Closed tao123322 closed 2 years ago
I have not used a distributed running program, how should I modify it?
Hi, thanks for your problems. For the problem 2 and 3, they are caused by the problem 1. The files mentioned in the problem 2 and 3 will be generated when the program can run successfully. For the problem 1, it seems like something wrong with the distributed running. This might be caused by environment problems or other problems. I think you can first check whether your machine has GPU id 4,5, which I use in the script. If your machine does not have GPU 4,5, you can specify the GPU id you use in the script. Also, to modify the program to a single GPU version, just go to cmds/20/motif/predcls/semi/em_E_step1.sh and modify CUDA_VISIBLE_DEVICES=4,5 to CUDA_VISIBLE_DEVICES=0 and --nproc_per_node=2 to --nproc_per_node=1.
When running sh cmds/20/motif/predcls/semi/em_E_step1.sh command,the following three problems occurred:
1、File "/home/tao/anaconda3/envs/scene_graph_benchmark/lib/python3.6/site-packages/torch/distributed/distributed_c10d.py", line 211, in _check_default_pg "Default process group is not initialized" AssertionError: Default process group is not initialized 2、Traceback (most recent call last): File "score.py", line 4, in
l = pickle.load(open("raw_em_E.pk", "rb"))
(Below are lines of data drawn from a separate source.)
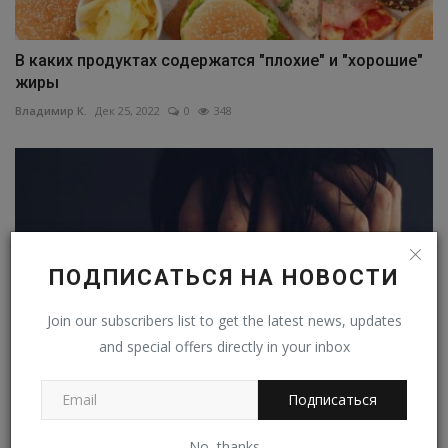
В каких продуктах содержатся "плохие" и "хорошие"
жиры
Владимир К.
Дек 25, 2022
0
348
ПОДПИСАТЬСЯ НА НОВОСТИ
Join our subscribers list to get the latest news, updates
and special offers directly in your inbox
Подписаться
Как помощь другим спасёт вас при депрессии
No, thanks
Владимир К.
Янв 13, 2023
0
335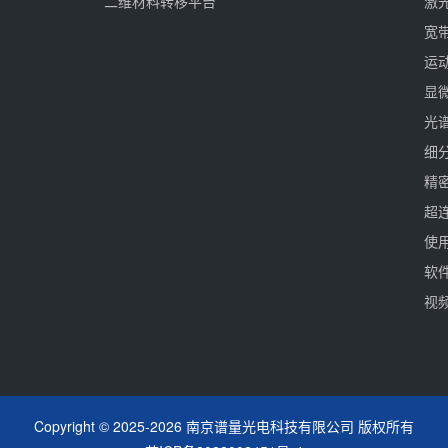
二维材料转移平台
激
宽
运
显
光
细
精
超
使用
软件
视频
Copyright © 2025-2026 南京谱量光电科技有限公司 版权所有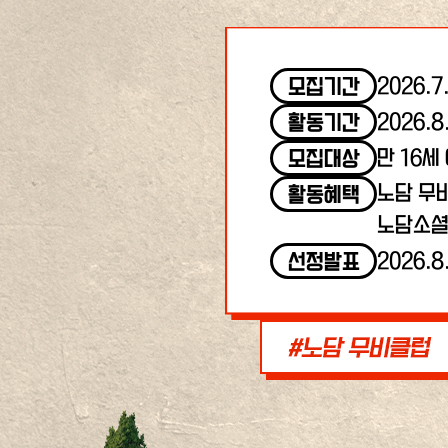
2026.7
모집기간
2026.8
활동기간
만 16세
모집대상
노담 무
활동혜택
노담소셜
2026.8
선정발표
FileNotFoundError: [Errno 2] No such file or directory: 'raw_em_E.pk'
3、Traceback (most recent call last):
File "cut_off.py", line 8, in
score = json.load(open("score.json", "r"))
FileNotFoundError: [Errno 2] No such file or directory: 'score.json'
How to solve the first problem, and where to find the files for the second and third problems.